» Problem:
Copy out, exactly as written, only the line containing "GUAYNABO SALE DEL FONDO" and the lines after it through the end of the records.

(Collected data)
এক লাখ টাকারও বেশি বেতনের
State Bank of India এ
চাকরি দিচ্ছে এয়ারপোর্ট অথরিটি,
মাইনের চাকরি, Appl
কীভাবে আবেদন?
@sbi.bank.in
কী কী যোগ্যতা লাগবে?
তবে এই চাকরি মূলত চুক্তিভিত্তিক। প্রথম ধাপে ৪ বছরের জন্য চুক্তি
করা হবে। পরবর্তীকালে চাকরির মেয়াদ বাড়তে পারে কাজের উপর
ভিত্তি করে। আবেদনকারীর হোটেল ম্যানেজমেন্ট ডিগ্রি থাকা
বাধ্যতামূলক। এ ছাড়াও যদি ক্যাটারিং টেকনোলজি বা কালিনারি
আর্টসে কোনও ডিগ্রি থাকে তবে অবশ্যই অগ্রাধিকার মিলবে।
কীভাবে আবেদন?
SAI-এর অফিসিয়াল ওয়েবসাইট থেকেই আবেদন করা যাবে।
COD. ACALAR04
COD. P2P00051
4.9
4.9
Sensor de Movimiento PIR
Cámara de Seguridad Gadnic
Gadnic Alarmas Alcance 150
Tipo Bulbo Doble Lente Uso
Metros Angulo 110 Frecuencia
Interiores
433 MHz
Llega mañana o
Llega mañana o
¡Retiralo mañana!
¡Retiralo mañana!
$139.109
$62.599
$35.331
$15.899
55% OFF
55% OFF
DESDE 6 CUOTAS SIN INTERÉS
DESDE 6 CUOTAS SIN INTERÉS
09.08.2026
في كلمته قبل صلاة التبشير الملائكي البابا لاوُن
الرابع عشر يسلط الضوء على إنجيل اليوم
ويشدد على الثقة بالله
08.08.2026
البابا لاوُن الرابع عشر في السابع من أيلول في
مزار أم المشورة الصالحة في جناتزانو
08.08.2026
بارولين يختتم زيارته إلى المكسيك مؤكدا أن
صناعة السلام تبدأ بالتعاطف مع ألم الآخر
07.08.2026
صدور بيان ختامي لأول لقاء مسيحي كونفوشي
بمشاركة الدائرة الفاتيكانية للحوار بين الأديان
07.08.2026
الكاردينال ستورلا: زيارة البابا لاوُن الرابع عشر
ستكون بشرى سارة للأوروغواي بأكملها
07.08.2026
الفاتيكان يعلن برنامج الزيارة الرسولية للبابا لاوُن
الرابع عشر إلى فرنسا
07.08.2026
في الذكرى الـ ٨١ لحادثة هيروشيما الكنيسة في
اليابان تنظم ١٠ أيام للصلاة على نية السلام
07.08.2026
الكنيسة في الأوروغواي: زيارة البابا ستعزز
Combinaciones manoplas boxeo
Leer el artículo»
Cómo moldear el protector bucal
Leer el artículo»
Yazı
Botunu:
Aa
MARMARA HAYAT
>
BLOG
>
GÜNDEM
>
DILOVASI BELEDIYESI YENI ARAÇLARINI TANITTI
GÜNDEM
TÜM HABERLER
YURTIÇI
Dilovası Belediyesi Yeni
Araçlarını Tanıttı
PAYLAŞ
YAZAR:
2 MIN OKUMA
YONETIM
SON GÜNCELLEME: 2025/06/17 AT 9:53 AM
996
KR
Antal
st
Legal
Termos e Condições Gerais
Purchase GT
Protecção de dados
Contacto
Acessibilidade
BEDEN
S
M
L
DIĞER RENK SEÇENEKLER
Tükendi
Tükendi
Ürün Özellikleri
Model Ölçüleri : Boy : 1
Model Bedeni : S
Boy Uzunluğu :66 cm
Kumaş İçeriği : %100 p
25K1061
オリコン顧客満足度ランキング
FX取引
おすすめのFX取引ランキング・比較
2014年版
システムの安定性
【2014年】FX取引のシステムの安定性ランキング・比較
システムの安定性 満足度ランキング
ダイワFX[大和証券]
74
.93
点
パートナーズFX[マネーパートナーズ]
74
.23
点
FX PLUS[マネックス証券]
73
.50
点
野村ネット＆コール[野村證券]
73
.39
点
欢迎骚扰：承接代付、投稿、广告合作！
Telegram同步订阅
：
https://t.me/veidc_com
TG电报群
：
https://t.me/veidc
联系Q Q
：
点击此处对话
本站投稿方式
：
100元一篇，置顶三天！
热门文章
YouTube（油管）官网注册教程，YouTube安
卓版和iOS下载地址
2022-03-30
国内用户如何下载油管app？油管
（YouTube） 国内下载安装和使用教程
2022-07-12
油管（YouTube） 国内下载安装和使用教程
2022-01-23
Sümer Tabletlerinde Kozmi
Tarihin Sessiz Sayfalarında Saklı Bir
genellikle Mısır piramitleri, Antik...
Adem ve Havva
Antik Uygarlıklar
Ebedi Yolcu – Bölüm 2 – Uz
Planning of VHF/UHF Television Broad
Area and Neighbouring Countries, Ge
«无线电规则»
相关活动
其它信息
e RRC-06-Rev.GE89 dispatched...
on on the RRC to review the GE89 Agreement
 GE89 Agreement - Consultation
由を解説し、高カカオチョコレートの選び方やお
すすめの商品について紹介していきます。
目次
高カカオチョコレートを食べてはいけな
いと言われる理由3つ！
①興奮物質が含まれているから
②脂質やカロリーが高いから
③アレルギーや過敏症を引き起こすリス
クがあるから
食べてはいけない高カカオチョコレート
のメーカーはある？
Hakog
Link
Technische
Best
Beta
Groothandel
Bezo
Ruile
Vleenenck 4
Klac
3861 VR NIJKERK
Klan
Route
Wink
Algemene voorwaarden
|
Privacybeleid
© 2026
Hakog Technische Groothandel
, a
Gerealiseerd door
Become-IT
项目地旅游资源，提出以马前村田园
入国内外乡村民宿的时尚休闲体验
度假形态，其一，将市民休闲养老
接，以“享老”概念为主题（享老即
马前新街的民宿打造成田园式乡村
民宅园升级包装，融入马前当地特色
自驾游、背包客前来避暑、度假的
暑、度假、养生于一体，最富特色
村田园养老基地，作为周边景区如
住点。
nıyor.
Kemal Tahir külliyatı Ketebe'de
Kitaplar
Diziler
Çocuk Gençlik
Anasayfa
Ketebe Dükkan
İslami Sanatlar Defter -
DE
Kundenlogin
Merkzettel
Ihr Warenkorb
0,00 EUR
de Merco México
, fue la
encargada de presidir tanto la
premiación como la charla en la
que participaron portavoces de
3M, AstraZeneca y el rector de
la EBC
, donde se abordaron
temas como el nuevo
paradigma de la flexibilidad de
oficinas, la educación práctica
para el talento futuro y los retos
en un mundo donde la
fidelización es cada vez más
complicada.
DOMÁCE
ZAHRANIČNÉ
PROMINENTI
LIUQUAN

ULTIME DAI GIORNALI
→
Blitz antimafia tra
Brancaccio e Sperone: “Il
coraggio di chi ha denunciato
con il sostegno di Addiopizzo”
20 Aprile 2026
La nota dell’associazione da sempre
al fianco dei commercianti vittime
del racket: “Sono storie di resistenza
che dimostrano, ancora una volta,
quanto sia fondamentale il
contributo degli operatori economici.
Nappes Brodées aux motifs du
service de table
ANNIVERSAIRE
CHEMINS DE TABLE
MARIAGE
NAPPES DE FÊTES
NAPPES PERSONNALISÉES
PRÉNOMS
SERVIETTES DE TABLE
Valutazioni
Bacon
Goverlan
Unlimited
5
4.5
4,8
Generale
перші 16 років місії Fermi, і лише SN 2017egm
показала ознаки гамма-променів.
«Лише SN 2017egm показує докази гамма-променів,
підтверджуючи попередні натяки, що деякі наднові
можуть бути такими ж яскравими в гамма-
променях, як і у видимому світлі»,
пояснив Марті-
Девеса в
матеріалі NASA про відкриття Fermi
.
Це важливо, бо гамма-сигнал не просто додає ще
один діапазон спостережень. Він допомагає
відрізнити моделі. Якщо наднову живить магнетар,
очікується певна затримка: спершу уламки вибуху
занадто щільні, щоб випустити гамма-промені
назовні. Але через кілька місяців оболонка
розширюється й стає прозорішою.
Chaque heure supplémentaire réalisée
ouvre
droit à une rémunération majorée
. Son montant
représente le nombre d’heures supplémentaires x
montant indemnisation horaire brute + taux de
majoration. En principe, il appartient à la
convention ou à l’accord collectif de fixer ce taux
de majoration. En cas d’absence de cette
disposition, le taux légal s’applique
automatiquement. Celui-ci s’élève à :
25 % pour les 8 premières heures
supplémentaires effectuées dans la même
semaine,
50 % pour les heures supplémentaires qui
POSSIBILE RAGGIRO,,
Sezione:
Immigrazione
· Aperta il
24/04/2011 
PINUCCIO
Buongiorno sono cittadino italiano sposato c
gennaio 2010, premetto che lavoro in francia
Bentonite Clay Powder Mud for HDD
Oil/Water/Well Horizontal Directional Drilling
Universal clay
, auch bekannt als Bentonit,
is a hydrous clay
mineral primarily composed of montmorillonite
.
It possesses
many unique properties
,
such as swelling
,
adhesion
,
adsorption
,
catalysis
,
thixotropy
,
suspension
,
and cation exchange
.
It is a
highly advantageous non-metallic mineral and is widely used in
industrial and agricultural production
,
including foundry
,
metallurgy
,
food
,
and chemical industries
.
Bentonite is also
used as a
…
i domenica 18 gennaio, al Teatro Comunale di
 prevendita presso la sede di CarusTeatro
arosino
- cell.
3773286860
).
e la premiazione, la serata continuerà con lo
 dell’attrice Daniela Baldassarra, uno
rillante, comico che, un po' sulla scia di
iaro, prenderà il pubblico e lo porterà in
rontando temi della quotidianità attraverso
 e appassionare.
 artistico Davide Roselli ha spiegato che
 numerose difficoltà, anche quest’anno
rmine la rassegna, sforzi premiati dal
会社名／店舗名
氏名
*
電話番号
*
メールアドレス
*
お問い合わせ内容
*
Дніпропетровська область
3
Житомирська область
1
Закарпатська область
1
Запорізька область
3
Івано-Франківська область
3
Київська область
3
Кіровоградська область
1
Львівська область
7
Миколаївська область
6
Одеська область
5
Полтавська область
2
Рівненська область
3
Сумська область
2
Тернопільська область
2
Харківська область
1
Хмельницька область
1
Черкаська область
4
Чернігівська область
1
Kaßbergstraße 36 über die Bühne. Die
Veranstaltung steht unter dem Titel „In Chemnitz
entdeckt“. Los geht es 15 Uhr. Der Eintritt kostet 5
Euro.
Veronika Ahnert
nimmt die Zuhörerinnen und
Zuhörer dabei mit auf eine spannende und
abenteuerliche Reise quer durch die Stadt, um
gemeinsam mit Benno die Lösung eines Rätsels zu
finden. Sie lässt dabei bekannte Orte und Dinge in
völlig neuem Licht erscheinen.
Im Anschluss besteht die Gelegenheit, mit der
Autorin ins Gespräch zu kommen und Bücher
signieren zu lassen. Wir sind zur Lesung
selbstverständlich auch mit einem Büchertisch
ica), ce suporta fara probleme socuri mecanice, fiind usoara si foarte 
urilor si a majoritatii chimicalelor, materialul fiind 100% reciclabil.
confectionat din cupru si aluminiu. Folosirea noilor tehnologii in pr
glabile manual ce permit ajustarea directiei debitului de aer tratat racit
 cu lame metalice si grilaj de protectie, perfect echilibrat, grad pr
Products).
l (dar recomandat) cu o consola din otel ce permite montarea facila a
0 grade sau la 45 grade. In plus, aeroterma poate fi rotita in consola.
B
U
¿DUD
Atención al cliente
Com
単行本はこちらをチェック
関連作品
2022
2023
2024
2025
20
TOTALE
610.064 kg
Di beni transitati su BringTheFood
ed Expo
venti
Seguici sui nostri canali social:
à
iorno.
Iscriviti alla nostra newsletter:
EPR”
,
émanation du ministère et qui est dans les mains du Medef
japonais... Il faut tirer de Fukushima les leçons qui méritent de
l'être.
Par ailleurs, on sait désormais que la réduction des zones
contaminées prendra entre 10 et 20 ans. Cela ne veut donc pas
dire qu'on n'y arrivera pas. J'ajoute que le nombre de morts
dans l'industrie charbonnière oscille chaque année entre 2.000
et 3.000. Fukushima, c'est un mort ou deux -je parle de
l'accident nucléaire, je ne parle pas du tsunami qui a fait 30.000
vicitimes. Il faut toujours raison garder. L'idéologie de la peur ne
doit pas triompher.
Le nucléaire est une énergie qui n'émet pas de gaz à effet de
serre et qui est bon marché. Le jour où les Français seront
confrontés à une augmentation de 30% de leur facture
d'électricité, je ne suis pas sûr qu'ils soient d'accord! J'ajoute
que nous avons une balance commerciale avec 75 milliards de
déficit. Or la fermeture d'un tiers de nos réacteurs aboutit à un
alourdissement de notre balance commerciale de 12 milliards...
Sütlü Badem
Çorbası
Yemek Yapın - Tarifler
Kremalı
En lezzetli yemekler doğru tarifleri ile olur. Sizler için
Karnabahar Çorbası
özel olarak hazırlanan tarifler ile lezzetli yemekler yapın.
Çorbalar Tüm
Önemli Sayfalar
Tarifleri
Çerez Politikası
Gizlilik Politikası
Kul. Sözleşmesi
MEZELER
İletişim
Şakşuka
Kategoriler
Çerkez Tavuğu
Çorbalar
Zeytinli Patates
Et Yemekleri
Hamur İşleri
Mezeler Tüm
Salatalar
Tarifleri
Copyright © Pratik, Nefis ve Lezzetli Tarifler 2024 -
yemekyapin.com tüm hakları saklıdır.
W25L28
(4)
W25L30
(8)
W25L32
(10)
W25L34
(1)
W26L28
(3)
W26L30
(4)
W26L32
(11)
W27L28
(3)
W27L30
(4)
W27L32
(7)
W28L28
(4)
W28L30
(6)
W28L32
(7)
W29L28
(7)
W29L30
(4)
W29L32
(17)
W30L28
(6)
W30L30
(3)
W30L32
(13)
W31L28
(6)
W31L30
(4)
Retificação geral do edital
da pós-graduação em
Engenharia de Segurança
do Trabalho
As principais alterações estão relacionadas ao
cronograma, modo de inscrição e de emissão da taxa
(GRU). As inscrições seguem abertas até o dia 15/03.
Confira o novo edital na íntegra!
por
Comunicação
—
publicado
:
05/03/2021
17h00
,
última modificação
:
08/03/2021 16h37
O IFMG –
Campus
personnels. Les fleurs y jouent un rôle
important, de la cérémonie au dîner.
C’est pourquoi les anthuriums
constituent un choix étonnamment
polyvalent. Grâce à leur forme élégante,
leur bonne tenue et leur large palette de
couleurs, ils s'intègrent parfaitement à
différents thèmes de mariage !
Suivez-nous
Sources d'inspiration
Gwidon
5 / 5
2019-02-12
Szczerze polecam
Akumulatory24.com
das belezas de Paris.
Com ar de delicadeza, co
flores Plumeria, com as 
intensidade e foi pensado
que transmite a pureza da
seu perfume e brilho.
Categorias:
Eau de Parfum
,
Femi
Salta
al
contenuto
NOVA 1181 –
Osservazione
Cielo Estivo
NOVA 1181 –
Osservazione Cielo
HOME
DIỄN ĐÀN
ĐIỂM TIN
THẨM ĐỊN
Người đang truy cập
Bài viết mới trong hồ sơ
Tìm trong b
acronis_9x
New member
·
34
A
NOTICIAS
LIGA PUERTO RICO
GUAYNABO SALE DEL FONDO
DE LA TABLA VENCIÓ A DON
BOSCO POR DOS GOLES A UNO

» Problem solution:
GUAYNABO SALE DEL FONDO
DE LA TABLA VENCIÓ A DON
BOSCO POR DOS GOLES A UNO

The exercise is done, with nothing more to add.